Records shown
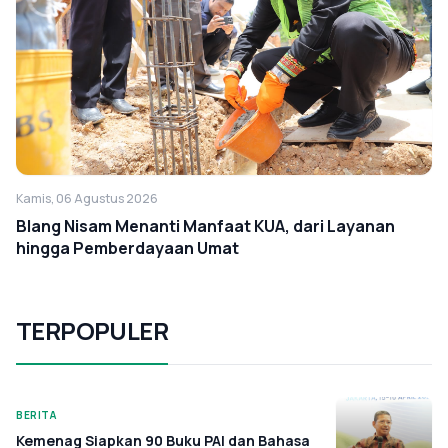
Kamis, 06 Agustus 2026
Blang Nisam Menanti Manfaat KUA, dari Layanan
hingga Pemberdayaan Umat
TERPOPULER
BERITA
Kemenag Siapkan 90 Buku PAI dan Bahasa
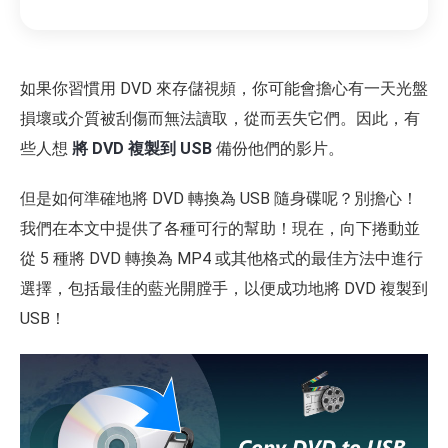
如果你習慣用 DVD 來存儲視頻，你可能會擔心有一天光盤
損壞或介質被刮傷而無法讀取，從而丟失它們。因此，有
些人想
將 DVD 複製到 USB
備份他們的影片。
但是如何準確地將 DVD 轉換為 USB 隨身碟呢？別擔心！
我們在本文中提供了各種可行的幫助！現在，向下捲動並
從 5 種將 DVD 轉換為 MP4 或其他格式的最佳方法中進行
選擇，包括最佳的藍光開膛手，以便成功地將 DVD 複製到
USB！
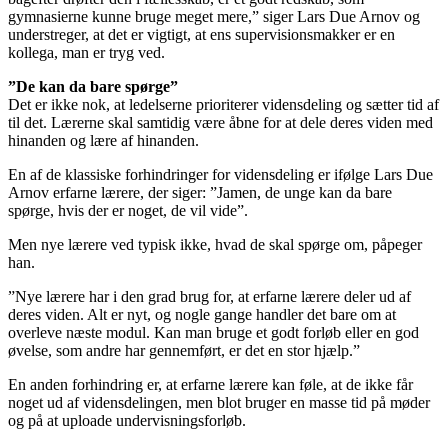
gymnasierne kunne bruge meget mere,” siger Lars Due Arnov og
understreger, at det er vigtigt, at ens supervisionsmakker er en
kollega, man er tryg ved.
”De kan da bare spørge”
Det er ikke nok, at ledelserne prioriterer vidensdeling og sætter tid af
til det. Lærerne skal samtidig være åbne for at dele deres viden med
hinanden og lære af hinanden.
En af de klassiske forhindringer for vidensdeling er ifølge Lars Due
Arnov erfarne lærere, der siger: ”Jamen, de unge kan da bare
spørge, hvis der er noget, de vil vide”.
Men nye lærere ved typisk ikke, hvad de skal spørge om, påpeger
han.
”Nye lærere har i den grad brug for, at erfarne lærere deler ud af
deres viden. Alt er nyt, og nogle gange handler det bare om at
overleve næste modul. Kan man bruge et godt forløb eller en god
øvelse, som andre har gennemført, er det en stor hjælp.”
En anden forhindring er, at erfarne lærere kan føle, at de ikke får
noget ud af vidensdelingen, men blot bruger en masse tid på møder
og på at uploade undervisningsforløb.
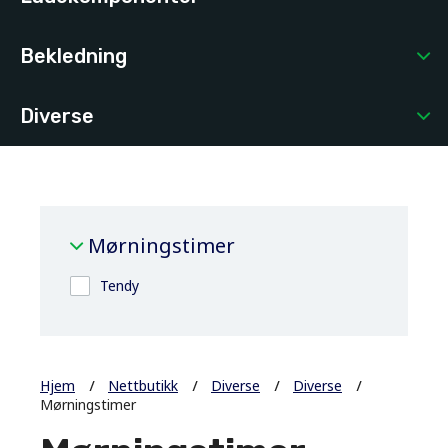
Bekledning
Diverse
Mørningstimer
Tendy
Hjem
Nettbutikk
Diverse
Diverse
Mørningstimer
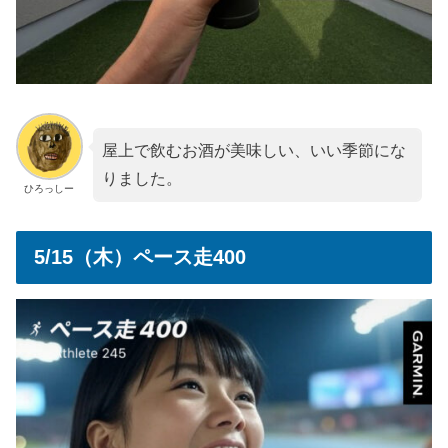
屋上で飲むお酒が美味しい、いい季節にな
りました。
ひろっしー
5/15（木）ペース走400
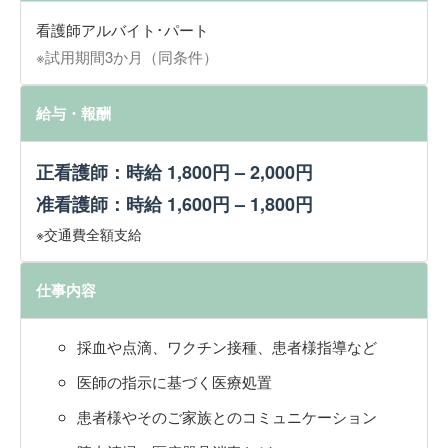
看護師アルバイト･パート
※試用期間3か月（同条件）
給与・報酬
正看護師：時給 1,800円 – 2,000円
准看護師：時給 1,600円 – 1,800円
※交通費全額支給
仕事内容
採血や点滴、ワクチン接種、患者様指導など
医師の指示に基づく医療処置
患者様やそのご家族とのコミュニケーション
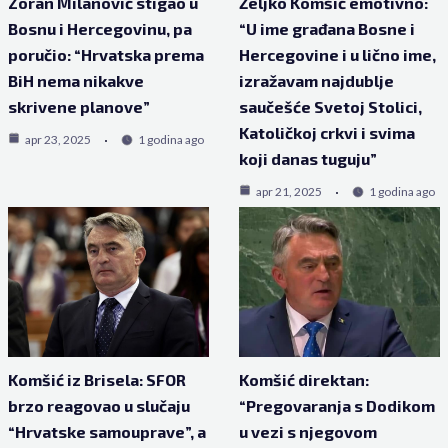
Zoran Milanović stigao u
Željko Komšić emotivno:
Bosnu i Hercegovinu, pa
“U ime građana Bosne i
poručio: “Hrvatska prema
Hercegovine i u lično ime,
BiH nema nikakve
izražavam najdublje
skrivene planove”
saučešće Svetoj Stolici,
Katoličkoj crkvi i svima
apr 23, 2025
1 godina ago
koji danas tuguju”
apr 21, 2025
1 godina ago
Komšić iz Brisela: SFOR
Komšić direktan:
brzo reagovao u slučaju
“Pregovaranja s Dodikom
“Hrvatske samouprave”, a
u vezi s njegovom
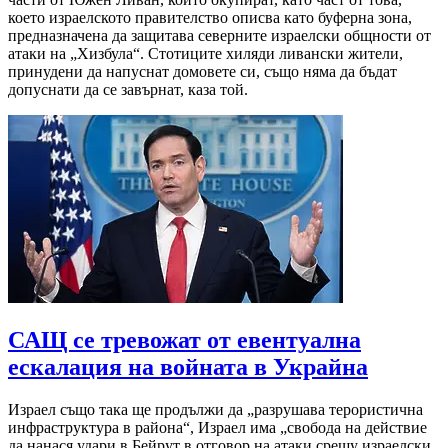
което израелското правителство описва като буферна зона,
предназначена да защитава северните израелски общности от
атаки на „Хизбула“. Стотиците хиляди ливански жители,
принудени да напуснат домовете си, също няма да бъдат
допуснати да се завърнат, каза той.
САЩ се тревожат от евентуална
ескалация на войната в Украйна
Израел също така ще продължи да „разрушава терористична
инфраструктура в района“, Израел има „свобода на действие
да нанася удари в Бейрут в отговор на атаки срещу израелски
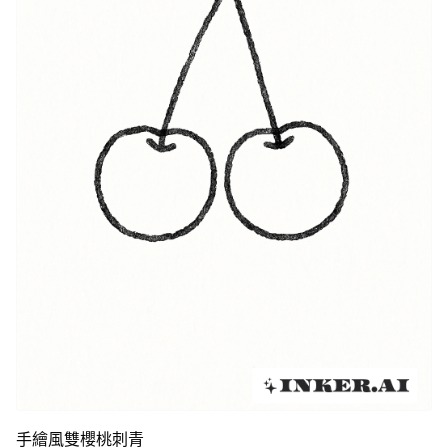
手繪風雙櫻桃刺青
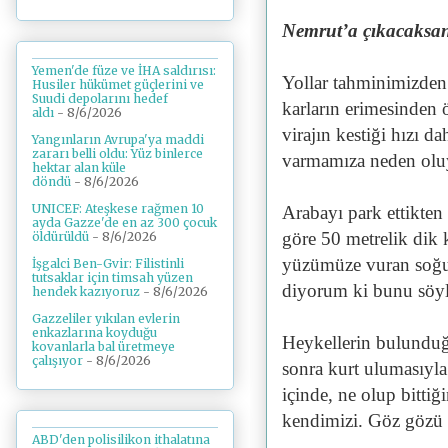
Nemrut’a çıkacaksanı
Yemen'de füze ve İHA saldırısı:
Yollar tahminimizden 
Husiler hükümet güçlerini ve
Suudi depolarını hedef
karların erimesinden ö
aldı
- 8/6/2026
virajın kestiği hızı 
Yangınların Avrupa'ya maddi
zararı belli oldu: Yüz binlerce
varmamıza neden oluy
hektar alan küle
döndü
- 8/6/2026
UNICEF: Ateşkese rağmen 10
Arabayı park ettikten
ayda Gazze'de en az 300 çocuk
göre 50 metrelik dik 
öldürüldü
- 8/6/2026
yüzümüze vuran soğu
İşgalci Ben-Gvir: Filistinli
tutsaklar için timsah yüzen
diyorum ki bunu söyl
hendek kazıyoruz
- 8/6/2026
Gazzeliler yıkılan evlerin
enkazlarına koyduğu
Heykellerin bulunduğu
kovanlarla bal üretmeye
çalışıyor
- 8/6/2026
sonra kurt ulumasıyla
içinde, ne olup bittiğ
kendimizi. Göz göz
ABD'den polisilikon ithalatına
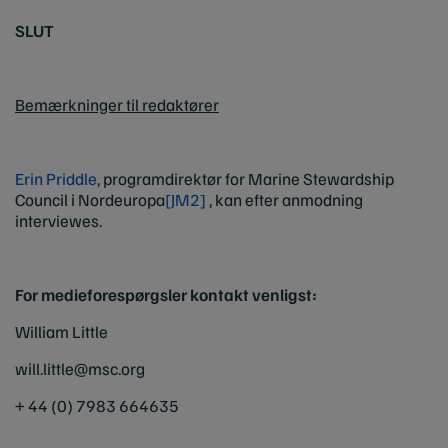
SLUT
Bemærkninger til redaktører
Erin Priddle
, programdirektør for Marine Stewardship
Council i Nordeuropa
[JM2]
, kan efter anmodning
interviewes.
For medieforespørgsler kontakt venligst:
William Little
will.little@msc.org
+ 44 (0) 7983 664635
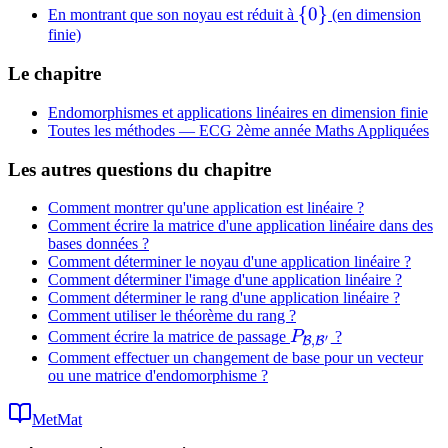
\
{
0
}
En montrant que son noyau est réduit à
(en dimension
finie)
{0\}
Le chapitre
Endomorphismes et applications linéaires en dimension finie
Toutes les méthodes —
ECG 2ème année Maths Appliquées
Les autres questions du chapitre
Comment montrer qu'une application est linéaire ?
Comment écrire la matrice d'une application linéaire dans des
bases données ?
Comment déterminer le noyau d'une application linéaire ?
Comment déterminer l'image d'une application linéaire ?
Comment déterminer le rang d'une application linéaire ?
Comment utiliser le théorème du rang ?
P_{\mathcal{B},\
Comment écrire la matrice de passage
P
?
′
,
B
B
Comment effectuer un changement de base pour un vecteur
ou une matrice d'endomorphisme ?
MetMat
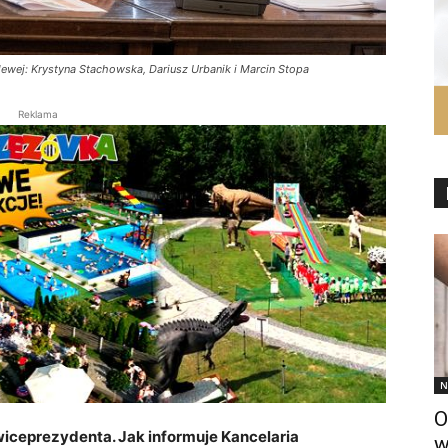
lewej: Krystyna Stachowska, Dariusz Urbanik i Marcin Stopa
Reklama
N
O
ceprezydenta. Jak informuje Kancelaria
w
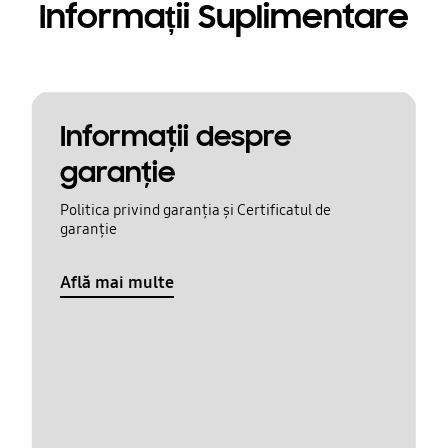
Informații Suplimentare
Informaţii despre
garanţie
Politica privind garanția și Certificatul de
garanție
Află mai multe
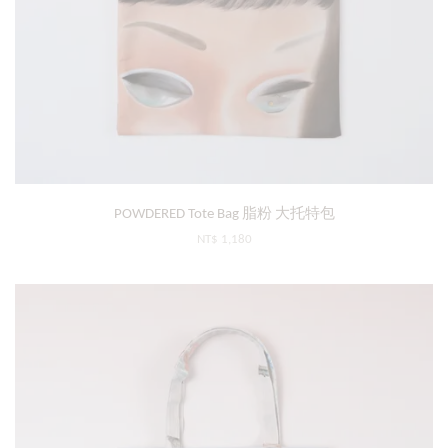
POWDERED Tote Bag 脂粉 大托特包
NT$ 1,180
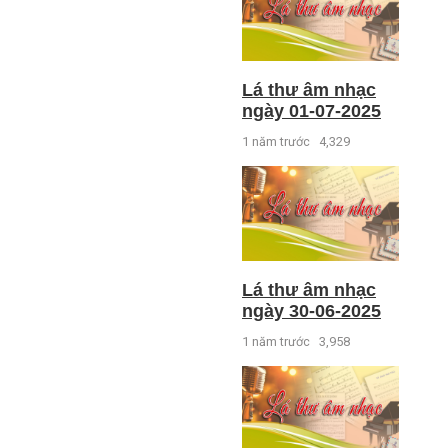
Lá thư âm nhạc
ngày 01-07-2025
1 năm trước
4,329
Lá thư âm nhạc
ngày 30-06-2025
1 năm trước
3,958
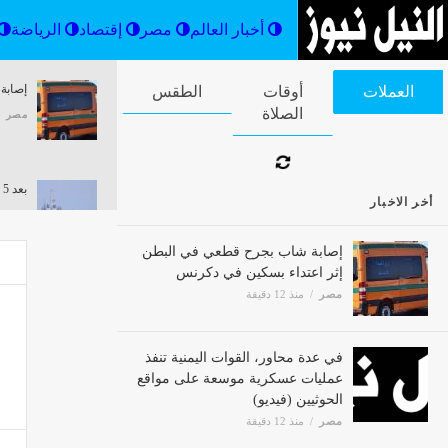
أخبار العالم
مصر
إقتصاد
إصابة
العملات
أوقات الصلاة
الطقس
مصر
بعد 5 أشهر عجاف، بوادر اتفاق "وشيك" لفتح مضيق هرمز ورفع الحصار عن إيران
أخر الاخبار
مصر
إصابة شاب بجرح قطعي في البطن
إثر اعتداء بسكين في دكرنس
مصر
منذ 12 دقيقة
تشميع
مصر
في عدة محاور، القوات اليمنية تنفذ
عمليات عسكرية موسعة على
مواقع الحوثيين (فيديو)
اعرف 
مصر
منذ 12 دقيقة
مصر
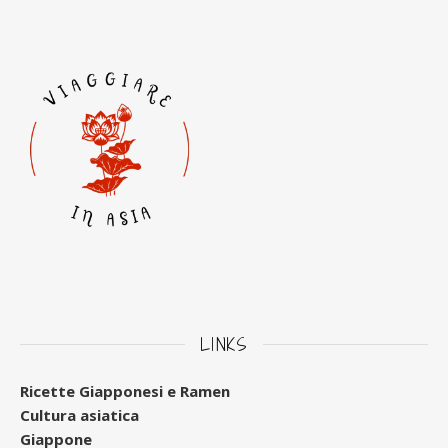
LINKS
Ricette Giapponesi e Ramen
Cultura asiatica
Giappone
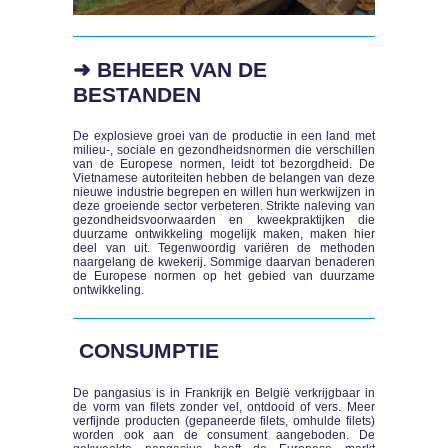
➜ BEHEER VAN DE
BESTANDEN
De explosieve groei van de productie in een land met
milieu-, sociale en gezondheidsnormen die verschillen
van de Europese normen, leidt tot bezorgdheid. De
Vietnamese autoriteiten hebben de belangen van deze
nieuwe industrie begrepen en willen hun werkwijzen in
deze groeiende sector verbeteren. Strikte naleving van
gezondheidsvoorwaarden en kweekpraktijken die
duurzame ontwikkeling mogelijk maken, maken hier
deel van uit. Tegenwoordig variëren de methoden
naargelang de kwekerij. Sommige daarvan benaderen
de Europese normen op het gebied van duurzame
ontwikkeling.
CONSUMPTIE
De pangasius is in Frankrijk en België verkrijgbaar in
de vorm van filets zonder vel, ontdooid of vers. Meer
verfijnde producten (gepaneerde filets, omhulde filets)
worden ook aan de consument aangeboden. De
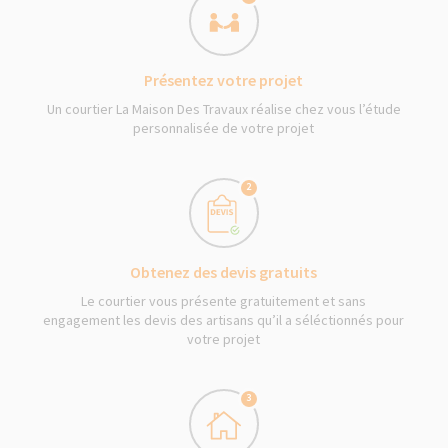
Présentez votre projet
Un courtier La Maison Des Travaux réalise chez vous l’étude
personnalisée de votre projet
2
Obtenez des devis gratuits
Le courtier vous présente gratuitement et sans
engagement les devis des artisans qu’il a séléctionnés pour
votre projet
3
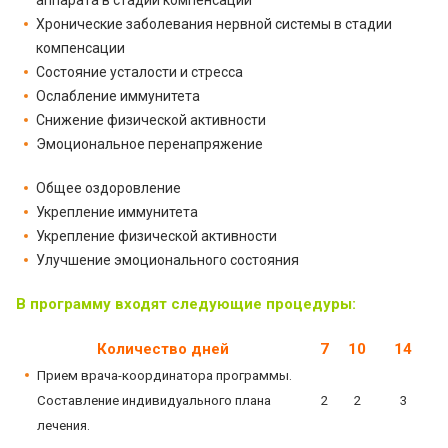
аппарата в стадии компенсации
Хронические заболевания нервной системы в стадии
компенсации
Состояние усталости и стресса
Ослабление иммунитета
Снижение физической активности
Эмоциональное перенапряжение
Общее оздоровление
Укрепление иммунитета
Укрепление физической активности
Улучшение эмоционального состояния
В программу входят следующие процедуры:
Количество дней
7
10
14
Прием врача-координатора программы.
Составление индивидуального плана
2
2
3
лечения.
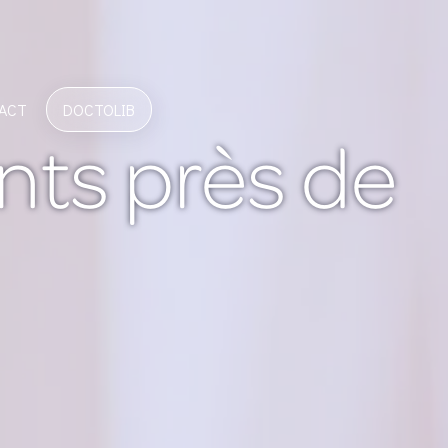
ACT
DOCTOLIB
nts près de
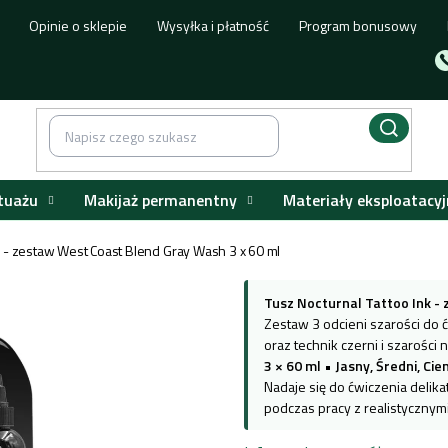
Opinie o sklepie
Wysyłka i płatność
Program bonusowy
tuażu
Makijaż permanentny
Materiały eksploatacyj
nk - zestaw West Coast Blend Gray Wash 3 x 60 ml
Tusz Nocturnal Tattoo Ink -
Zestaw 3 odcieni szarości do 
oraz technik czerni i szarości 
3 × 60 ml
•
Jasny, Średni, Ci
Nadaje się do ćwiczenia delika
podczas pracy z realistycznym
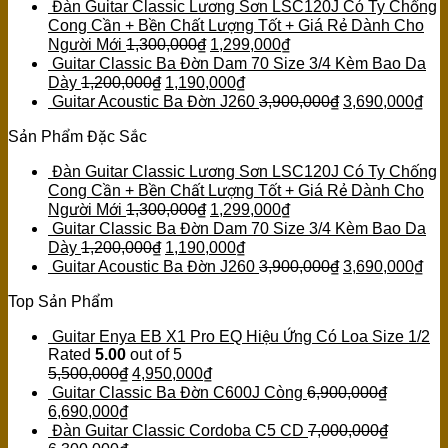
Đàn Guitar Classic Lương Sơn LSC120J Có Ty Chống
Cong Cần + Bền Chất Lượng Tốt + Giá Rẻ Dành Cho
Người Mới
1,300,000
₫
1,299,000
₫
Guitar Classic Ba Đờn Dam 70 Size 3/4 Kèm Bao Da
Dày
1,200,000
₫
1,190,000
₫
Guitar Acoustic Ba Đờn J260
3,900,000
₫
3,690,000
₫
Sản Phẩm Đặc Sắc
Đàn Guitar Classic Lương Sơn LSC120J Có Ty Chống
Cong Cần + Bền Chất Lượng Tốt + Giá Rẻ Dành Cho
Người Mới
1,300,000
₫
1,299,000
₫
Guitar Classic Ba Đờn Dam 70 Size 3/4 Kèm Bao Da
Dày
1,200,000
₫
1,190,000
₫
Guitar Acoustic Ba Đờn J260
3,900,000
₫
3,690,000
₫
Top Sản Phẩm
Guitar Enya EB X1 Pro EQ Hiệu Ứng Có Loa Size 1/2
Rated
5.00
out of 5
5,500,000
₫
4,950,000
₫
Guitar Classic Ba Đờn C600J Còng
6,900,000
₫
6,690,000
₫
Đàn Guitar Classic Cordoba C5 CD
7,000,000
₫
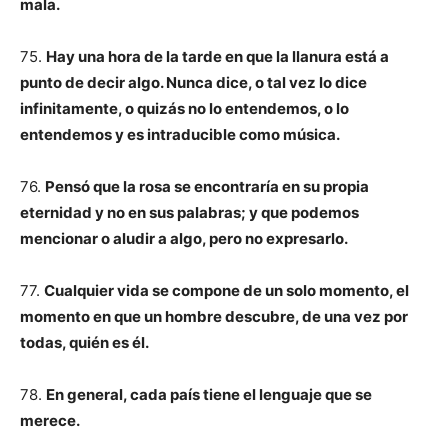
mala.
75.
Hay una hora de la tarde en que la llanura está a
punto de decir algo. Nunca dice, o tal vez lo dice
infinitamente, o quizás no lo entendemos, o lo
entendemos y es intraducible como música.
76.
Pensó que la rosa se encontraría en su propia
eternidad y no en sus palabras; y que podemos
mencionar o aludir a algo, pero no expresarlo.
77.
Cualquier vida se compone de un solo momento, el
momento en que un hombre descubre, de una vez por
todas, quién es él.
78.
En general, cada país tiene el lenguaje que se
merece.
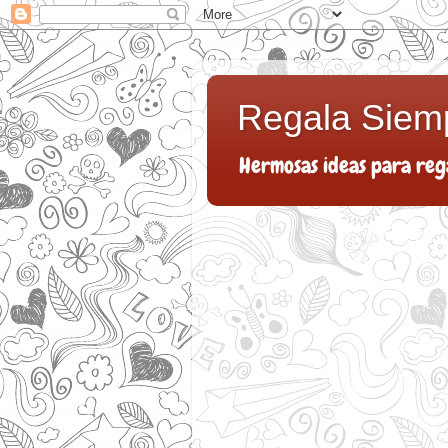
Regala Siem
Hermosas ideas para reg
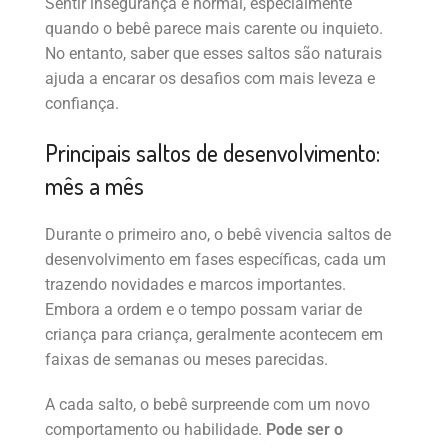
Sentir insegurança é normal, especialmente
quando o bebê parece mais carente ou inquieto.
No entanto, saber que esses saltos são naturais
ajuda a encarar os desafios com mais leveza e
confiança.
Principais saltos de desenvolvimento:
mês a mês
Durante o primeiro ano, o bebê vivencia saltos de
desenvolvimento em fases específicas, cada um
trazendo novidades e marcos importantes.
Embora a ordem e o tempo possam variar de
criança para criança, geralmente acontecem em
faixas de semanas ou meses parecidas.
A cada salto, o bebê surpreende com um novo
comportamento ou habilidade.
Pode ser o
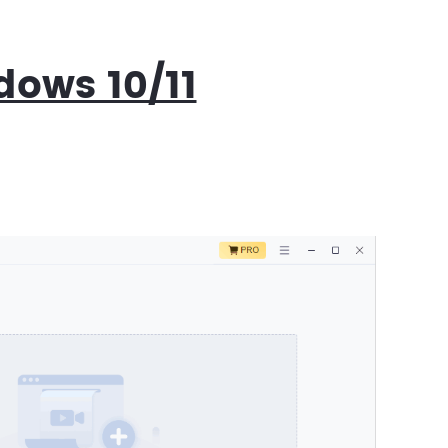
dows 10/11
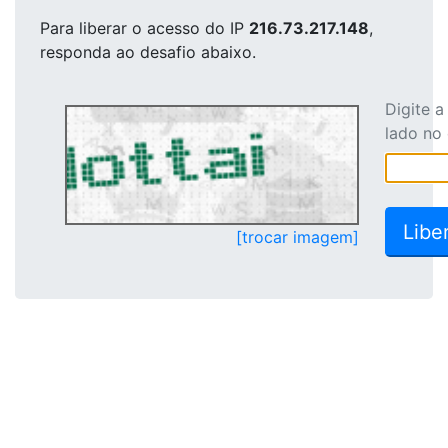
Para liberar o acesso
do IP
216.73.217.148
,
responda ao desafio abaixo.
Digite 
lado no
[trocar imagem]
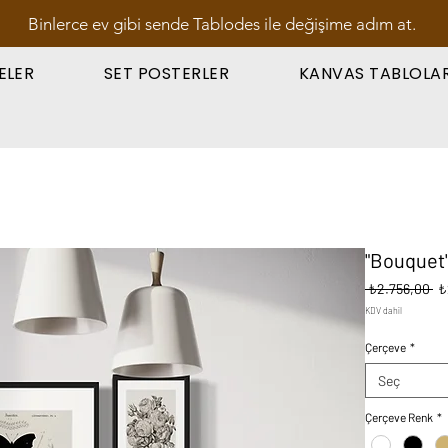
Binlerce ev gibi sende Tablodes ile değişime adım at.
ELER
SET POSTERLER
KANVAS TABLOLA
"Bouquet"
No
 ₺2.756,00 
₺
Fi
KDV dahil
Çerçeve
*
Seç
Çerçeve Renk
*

Problem to solve
The lines to repeat run from the line containing "Principais saltos de" through the end of the listing above, both included; give them exactly and without pictures.

Completed exercise
Principais saltos de desenvolvimento:
mês a mês
Durante o primeiro ano, o bebê vivencia saltos de
desenvolvimento em fases específicas, cada um
trazendo novidades e marcos importantes.
Embora a ordem e o tempo possam variar de
criança para criança, geralmente acontecem em
faixas de semanas ou meses parecidas.
A cada salto, o bebê surpreende com um novo
comportamento ou habilidade.
Pode ser o
dows 10/11
Para liberar o acesso
do IP
216.73.217.148
,
responda ao desafio abaixo.
Digite 
lado no
[trocar imagem]
Binlerce ev gibi sende Tablodes ile değişime adım at.
ELER
SET POSTERLER
KANVAS TABLOLA
"Bouquet"
No
 ₺2.756,00 
₺
Fi
KDV dahil
Çerçeve
*
Seç
Çerçeve Renk
*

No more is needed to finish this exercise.